The Marvel Cinematic Universe is the king of franchises, having made over 10 billion dollars in 8 years. Not only have they made some of the most popular films in the last decade and have created a trend in superhero movies and shared universes.
An issue fans of the comic books have with these Marvel films and TV shows are the villains (90% of them) with the most common comment being "it was good/great if only they could make a good villain it would of been amazing!!!"
I have made a list (well more a rant) to explain why the problem is there and how to fix it.
Focus is an important problem that Marvel suffers from. The "Marvel Formula", as it has now been named is the technique and style that Marvel have developed over the years to the point it has became second nature.
When the MCU started it didn't have any heavy hitters, all their characters were considered B to D list characters. So Marvel had to make great character driven stories to make you like the character you knew nothing about, they added some humour and action set pieces and doing so they dropped focus on the bad guy. That made it so the attention is on the hero as that is the guy who will be returning in future movies and felt they didn't need to expand the villains role, and they was right for some time.
Look at a film like Ant-Man that features a seriously unknown hero, extremely cheesy concept and hard to make cool, but they were able to pull it off and that is because they took time on the protagonist, making the science semi believable and for that film they didn't need to focus on Yellow Jacket, people went another wasted/pointless Marvel villain and absolutely forgetting the fact it was a 2 hour film about a guy who talks to ants and was extremely successful granted the villain wasn't that good but really didn't need to be for the story.

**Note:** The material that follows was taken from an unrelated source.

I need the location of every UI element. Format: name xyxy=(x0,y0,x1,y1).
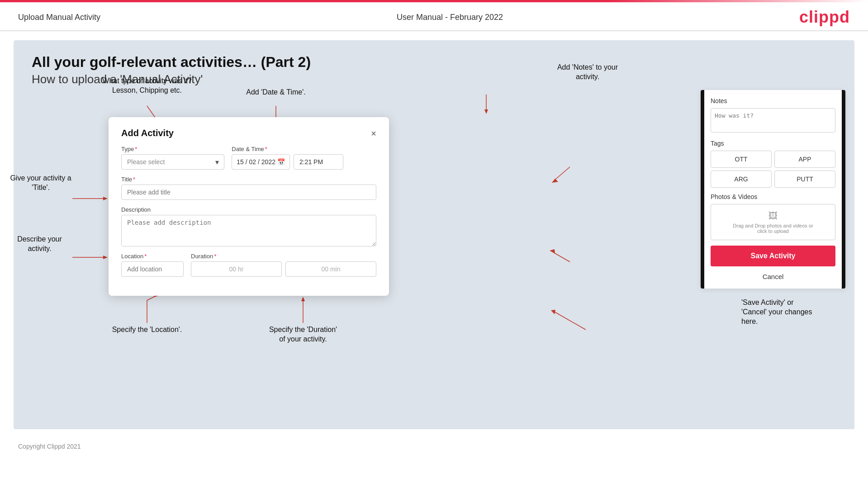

And that is really the problem Marvel's been having, their characters aren't known to the main stream audience at all (until they have a movie that is) and spend time compensating and making it all about the Hero.
Now people might think that because I said that they over compensate the focus on the hero because they are less known characters, that their sequels would focus on the villains as they are made the hero "main stream" making better villains as they can focus on the villain more, but marvel hasn't done that either, actually done the opposite in the case of Thor who had the strongest villain in Phase 1 with Loki and the weakest in Phase 2 with Malekith (below) from Thor: The Dark World ( in my opinion the weakest of any MCU villain).
How do you fix the focus?
1) There are many ways the MCU can fix their focus, the main thing they shouldn't do is kill the villains. at the beginning of the MCU villains were killed off without a second thought and granted they weren't the best villains but keeping them allows them to develop as characters, Look at Zemo from the latest Captain America: Civil War he was barely seen in that movie and wasn't focused on but was introduced in a way it sets him up for future Marvel movies (Hopefully setting up Masters of Evil/Thunderbolts).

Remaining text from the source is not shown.